First, antigen and the serum under test [deprived of its complement by heating at 56oC] are incubated in the presence of normal guinea pig serum, which provides a source of complement. After allowing the Ag-Ab-complement mixture to react for a short period, the amount of free complement remaining in the mixture is measured by adding an indicator system (antibody-coated sheep RBCs [sensitized RBCs]). Negative result. Lysis of sensitized RBCs [seen as the development of a transparent red solution]. Positive result. Absence of lysis [seen as a cloudy red cell suspension].

A number of techniques are available that can be used to identify and characterize specific proteins in a complex mixture of proteins. One such technique, Western blotting, is widely used to determine the presence and size of a protein in a biologic sample.
Southern is the last name of the scientist who first blotted DNA from a separating gel to a membrane, a technique since called Southern blotting. By analogy, Northern blotting was applied to the technique of transferring RNA from a gel to a membrane, and Western blotting was applied to protein transfer.

271 Western Blotting In Western blotting a protein mixture is electrophoretically separated on a polyacrylamide slab gel in the presence of sodium dodecyl sulfate [SDS], a dissociating agent.
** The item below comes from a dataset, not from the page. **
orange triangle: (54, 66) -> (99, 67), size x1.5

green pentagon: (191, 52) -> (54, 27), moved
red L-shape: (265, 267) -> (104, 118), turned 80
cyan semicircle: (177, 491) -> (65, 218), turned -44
The final positions of different proteins in the gel are a function of their molecular size.

The protein bands are transferred from the separating SDS-PAGE to a support membrane [eg, nitrocellulose membrane] by capillary action [blotting] or by electrophoresis, such that the membrane acquires a replica of the array of separated proteins present in the gel. SDS is displaced from the protein during the transfer process and native antigenic determinants are often regained as the protein refolds.

The individual protein bands are identified by flooding the nitrocellulose membrane with radiolabeled polyclonal or monoclonal antibody specific for the protein of interest. The Ag-Ab complexes that form are visualized by autoradiography. Antibody probes labeled with enzymes that generate chemiluminescent signals and leave images on photographic film have been used.

Clinical Uses The Western blot is used to determine whether a positive result in a screening immunologic test is a true-positive or a false-positive result. For example the test is used to confirm a positive ELISA test for HIV infection or Lyme disease; to detect feline immunodeficiency virus antibodies, antibodies to Sarcocystis neurona [equine protozoal myeloencephalitis, EPM], etc.


The HIV virus is dissociated into its constituent proteins by treatment with SDS and the proteins separated by SDS-PAGE. The separated proteins are transferred to a nitrocellulose sheet and reacted with the serum from the patient. Anti-HIV antibodies in the serum bind to the various HIV proteins [primarily gp41 and p24] and are detected using horseradish peroxidase-linked anti-human immunoglobulin, which produces a visible color change when the enzyme substrate is added.